Multiple input movies
If there are multiple input movies, there will still only be one experiment annotations file, which concatenates the pose estimates across all input movies into a single result.
Labeled MP4 File (for visualization)¶
A .mp4
file containing the model predictions annotated on every frame of the input movie.
The following figure shows an example of this output.
Multiple input movies
If there are multiple input movies, a labeled movie .mp4
file is created for each movie.
Next Steps¶
Here are some examples of subsequent analyses that can be executed using the outputs of this tool:
- Average DeepLabCut Keypoints: Average the keypoint estimates in each frame of the tool output, and use this to represent the mouse center of mass (COM).
- Compute Locomotion Metrics: Compute instantaneous speed and label states of rest and movement from averaged keypoints.
- Compare Neural Activity Across States: Compute population activity during states of rest and movement from locomotion metrics.

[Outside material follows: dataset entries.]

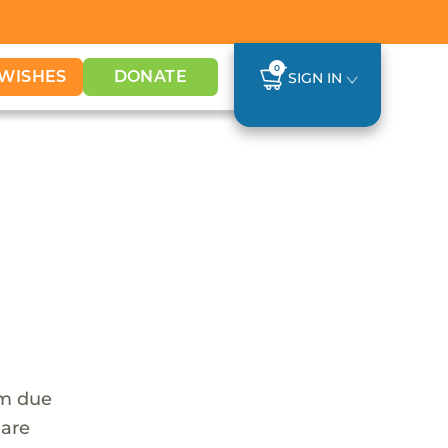
0
WISHES
DONATE
SIGN IN
em due
 are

- Compare Neural Circuit Correlations Across States: Compute correlations of cell activity during states of rest and movement from locomotion metrics.
- Combine and Compare Population Activity Data: Combine and compare population activity from multiple recordings and compare across states of rest and movement.
- Combine and Compare Correlation Data: Combine and compare correlations data from multiple recordings and compare across states of rest and movement.